Work to be completed:
What lines in the records include the string "right"? Return each one.
┄┄┄┄┄┄┄┄┄┄┄┄┄┄┄┄┄┄┄┄
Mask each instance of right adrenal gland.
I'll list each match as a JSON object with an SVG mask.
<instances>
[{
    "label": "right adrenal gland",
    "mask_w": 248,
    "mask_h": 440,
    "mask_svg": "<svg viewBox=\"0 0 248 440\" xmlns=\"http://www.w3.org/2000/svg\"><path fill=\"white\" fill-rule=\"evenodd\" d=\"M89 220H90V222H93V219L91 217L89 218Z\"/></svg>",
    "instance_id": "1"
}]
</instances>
┄┄┄┄┄┄┄┄┄┄┄┄┄┄┄┄┄┄┄┄
Answer below:
Mask each instance of right adrenal gland.
    "label": "right adrenal gland",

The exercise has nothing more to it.